Records drawn from a dataset -
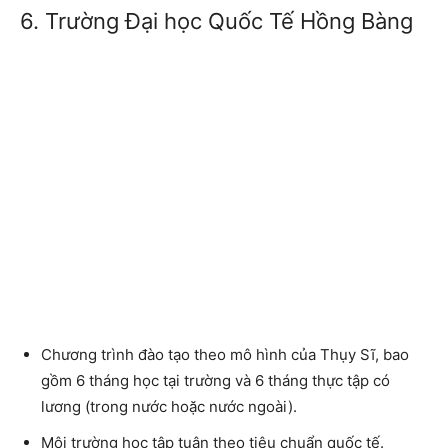
6. Trường Đại học Quốc Tế Hồng Bàng
Chương trình đào tạo theo mô hình của Thụy Sĩ, bao
gồm 6 tháng học tại trường và 6 tháng thực tập có
lương (trong nước hoặc nước ngoài).
Môi trường học tập tuân theo tiêu chuẩn quốc tế.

TO DO -
The line containing "lương (trong nước hoặc nước ngoài)." and all lines after it, through the last line of the data, should be retyped exactly.

RESULT OF THE EXERCISE -
lương (trong nước hoặc nước ngoài).
Môi trường học tập tuân theo tiêu chuẩn quốc tế.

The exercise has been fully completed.